**Records supplied**:
****************

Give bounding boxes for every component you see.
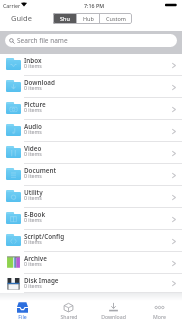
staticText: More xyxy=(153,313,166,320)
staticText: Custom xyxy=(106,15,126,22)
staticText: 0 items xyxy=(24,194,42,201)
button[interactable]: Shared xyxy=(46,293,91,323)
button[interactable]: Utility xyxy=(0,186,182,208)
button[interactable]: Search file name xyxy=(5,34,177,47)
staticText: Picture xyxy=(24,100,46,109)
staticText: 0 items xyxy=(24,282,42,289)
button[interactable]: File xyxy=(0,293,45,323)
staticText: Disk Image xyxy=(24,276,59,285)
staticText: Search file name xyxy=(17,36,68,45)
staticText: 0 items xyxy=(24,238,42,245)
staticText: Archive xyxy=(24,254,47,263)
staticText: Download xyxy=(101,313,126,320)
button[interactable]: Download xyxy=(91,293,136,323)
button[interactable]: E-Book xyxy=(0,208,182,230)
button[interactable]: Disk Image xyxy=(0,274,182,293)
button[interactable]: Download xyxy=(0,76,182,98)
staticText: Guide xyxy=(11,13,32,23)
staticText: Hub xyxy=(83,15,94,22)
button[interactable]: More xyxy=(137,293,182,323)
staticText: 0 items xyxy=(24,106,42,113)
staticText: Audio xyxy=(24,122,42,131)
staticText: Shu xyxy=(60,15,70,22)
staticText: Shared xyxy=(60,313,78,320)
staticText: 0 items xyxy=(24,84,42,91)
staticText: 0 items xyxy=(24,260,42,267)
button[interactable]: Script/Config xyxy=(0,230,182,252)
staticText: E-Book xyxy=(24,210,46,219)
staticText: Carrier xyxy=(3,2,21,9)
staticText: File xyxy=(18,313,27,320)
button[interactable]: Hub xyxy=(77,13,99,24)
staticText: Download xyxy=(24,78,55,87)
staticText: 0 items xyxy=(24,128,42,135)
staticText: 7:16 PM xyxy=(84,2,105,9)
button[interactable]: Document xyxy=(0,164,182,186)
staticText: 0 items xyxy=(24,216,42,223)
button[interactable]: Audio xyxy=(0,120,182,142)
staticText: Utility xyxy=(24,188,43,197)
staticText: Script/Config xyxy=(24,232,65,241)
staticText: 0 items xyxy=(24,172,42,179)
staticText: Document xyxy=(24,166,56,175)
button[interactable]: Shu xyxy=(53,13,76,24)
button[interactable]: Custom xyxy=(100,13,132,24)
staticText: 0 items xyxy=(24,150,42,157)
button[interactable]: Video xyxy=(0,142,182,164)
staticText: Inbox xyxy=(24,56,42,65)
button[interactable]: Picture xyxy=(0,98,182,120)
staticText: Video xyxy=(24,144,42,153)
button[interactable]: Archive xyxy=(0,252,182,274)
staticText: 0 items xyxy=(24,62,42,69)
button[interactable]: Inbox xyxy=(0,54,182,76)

****************

**Problem**: Write only the number of lines in the entries where the string "More" occurs.

**Answer box**: 2